Advertisement

Pianist Fights French Connection

Share

Jean-Yves Thibaudet: The name sounds so cultured, so refined, so decidedly, inescapably, well, French.

But Thibaudet says the French connection “drives me crazy.”

“People think I can only play French music,” the young pianist said in a recent phone interview from his home in Washington.

“They put a sticker on you--is that how you say it?--’You’re a specialist in French music.’ I don’t like that. About 5 or 6 years ago, I was. . . . But afterwards, I got out of French repertory and really tried to play many different things . . . Mozart, Brahms, Schumann. As much German repertory as French.

Advertisement

“It’s important that you don’t do only one kind of music. I really play a lot of different things.”

That’s not to say that Thibaudet shies away from French music these days. In fact, he will play the Second Piano Concerto by countryman Camille Saint-Saens on Saturday in Santa Ana with the South Coast Symphony.

Anyway, Thibaudet added: “I’m not actually 100% French. My mother is German. Half of my family is German.”

To add insult to injury, Thibaudet’s native country is not even one of the places that has most warmly embraced him.

“I don’t play too much in France,” he said. “That is the place in Europe I play the least. Probably because I’m French. They’d rather have (outside) people coming in.”

Born in Lyon in 1961, Thibaudet began his studies at the Paris National Conservatory of Music in 1971. At 15, he won the Premier Prix du Conservatoire in both piano and chamber music. He later entered the 3-year master-class program at the conservatory to study piano with Aldo Ciccolini and chamber music with Jean Hubeau.

Advertisement

He launched his international career by winning the Young Concert Artists International Auditions in 1981. Subsequent appearances followed with the Concertgebouw Orchestra, Rotterdam Philharmonic, Stuttgart Radio Orchestra, and the St.
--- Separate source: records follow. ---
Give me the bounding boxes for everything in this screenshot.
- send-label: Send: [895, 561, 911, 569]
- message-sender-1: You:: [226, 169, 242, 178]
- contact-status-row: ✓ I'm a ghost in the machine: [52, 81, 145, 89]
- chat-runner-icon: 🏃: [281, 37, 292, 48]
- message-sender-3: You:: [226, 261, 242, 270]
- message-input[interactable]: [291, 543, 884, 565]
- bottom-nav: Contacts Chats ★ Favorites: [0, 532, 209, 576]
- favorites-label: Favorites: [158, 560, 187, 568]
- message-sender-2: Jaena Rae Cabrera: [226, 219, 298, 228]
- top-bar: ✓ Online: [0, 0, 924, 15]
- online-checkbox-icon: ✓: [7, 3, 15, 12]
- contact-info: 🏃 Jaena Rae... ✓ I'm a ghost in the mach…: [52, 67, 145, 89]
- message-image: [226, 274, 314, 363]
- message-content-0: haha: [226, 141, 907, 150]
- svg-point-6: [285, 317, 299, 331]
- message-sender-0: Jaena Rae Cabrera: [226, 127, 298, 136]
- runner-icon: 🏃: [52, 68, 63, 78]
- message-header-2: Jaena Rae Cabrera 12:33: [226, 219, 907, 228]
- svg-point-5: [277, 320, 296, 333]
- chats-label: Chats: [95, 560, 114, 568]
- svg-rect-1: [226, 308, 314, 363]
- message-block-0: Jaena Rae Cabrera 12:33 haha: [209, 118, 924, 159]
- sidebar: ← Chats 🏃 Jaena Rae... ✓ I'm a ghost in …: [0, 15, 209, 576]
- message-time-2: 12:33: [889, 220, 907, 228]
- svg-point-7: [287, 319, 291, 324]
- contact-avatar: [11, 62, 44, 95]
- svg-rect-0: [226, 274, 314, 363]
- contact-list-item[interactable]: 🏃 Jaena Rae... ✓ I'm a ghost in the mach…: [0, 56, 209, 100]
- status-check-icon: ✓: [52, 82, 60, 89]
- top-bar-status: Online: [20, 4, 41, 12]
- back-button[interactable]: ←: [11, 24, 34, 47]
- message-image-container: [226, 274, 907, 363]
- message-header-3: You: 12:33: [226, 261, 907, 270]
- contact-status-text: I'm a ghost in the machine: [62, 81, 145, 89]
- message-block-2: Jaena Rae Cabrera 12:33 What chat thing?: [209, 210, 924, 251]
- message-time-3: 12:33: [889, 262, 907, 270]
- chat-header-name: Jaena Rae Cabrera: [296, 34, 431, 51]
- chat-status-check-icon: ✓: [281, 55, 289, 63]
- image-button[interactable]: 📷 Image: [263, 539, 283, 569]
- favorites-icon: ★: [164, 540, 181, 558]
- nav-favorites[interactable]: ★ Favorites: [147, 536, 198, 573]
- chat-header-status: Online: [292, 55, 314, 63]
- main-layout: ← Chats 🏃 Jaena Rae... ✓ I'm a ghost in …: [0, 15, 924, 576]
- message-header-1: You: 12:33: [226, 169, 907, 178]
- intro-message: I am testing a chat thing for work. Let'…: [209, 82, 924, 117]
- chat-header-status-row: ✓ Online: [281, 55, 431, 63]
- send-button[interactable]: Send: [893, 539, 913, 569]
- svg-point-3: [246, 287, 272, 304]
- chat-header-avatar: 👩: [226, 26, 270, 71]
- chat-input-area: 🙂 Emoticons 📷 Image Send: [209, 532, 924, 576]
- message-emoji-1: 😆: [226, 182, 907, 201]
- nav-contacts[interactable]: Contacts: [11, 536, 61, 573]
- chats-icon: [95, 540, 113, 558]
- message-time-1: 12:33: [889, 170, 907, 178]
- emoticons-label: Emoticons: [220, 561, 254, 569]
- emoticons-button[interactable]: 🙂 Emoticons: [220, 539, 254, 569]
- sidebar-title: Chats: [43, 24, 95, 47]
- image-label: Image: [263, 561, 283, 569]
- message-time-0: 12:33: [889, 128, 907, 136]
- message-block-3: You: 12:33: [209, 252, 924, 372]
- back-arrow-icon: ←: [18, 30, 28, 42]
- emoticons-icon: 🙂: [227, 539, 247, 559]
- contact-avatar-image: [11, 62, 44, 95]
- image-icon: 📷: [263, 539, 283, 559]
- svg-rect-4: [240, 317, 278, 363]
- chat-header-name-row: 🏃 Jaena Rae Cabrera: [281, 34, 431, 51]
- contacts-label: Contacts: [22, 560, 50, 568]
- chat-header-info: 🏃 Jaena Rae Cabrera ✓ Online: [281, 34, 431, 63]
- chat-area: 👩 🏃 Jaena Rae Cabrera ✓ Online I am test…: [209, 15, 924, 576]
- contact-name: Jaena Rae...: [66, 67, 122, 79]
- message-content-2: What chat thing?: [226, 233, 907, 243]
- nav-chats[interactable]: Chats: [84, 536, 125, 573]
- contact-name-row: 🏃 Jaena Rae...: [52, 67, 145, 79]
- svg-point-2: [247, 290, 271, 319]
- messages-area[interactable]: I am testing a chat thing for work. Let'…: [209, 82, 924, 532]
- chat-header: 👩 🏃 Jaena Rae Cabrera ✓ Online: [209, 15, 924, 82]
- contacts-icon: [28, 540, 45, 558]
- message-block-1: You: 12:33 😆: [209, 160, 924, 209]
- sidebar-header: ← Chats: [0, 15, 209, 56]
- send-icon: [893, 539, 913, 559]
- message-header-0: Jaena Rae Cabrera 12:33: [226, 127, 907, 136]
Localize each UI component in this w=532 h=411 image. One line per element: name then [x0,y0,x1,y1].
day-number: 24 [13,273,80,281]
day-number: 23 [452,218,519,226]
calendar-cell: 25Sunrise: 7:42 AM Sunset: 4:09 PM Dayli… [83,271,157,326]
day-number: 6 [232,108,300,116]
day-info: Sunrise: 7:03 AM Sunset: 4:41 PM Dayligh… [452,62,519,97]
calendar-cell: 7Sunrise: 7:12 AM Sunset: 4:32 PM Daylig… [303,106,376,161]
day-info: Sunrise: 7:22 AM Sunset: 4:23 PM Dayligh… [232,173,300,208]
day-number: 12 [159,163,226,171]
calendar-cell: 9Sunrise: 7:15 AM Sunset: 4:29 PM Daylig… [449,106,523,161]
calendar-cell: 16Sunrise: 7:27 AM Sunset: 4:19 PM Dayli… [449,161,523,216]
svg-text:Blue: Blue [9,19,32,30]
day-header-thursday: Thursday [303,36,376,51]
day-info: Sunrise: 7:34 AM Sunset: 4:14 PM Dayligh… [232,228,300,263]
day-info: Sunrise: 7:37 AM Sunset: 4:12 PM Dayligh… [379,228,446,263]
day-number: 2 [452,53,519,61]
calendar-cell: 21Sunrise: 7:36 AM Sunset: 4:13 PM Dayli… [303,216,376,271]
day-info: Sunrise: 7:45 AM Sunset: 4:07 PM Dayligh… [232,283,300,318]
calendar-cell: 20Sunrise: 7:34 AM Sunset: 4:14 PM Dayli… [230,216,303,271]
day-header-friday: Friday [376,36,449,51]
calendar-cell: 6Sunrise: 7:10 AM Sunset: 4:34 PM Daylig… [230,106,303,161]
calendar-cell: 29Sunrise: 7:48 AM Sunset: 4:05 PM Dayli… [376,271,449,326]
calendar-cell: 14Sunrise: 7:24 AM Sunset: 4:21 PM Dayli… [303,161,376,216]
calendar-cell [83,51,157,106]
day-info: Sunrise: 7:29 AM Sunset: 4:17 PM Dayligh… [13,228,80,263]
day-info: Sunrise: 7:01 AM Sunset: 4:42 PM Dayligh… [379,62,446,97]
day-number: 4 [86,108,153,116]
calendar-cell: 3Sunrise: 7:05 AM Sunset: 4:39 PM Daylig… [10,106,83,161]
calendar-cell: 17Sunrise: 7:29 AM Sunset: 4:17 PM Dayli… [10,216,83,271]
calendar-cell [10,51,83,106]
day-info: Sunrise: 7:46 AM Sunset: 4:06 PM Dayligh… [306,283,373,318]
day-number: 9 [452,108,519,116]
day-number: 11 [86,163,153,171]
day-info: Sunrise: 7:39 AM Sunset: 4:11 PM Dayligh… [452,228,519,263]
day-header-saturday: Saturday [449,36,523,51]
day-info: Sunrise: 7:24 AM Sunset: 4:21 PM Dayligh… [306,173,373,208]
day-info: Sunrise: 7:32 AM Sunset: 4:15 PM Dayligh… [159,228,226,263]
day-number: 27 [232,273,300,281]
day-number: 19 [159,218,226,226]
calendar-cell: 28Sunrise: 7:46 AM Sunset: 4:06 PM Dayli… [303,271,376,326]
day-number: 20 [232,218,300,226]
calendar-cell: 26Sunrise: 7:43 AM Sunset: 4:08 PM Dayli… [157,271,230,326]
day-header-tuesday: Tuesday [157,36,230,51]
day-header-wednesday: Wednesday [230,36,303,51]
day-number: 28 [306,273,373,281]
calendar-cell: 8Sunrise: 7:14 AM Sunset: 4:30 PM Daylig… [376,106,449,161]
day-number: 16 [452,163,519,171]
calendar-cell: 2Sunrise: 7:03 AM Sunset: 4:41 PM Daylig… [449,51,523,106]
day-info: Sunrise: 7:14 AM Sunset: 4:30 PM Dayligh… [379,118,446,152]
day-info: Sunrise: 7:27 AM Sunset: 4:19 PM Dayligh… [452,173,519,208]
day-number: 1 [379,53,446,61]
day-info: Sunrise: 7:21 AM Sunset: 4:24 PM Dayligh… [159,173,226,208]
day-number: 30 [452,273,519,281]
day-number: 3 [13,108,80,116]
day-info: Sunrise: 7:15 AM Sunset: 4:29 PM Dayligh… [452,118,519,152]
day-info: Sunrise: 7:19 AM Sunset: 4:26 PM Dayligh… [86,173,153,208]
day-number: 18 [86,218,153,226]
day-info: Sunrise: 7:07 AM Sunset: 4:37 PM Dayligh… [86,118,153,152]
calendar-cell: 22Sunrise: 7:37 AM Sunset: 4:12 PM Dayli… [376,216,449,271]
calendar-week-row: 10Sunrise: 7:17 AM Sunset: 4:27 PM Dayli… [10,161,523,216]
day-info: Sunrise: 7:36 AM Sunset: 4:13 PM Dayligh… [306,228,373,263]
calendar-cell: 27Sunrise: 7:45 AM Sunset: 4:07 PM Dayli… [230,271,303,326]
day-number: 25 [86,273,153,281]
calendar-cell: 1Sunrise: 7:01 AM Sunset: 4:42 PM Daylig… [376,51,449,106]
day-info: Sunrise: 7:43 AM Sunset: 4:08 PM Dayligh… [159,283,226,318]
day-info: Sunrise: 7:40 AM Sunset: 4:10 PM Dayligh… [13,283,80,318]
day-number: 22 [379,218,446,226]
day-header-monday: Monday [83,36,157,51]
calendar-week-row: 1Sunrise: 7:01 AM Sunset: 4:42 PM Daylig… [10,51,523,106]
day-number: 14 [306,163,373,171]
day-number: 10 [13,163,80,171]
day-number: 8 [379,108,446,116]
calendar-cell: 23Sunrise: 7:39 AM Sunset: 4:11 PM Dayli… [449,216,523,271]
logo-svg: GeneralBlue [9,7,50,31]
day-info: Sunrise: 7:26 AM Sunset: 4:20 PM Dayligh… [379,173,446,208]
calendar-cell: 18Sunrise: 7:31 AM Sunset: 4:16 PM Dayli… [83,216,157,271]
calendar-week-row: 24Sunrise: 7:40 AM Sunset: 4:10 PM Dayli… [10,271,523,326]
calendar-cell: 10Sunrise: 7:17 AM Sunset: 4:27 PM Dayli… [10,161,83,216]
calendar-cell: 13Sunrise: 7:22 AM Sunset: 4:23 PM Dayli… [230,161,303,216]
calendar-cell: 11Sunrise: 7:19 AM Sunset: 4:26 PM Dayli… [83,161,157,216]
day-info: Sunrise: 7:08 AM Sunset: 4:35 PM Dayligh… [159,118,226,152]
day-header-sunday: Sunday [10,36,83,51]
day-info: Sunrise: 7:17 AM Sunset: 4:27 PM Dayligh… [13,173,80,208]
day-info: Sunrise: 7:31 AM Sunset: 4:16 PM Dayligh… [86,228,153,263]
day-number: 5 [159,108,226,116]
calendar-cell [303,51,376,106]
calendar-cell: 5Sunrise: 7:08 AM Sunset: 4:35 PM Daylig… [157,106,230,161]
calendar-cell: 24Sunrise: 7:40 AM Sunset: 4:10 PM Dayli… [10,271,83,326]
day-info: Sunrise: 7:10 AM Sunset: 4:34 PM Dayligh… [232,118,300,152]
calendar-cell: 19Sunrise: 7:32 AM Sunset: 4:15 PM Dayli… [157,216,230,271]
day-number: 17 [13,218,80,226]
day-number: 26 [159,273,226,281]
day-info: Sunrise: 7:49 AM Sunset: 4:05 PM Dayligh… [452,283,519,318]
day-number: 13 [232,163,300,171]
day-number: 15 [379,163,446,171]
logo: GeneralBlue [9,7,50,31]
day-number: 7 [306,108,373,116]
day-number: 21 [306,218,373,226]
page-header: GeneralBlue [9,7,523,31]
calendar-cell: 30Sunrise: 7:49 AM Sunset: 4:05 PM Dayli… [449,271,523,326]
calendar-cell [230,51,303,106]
Louis, National and Indianapolis symphonies, among others.

He was last heard locally with the New World Symphony under the direction of Michael Tilson Thomas at the Orange County Performing Arts Center in Costa Mesa in June.

If it looks as though things have come fairly easy to him up to now, he agrees.

“I think I’ve been very lucky,” he said. “There are a lot of different factors in making a career: talent, practicing; luck is another big factor and a big part.

“There are so many . . . wonderful pianists around, it’s difficult to get your name out. There again, I’ve had the opportunities.”

Still, not every pianist gets the reviews that Thibaudet does. He has been praised for breathtaking technique and subtleties of tone both in his solo work and his chamber music.

Thibaudet said he spends about 10% of his career playing chamber music--and relishes it.

“Chamber music is a very important factor in every musician’s life and career for the development of your musicianship and musical feelings,” he said. “You learn a lot from other musicians.”

Advertisement

As his career has grown, Thibaudet has come to divide his time among Washington, Europe and Japan.

“The problem is traveling,” he said. “Most of the time on the road, restaurants, hotels--it’s tiring. I think you really need good health to make a career these days. There is so much struggle. You’re never at home. On the other hand, there is the chance to meet so many different and wonderful people. I feel that I’m lucky there, too.”

Nonetheless, Thibaudet tries to keep time for himself so that he can “go somewhere where there is no piano and where I can lead a normal life, with friends.”

A normal life for him includes driving his BMW in Paris. “I love driving cars,” he said. “And swimming and water-skiing.”

Thibaudet also takes off one month a year to practice and learn new works.

He averages 3 or 4 hours of practice a day, except when traveling precludes that. But he tries not to be a fanatic about practicing.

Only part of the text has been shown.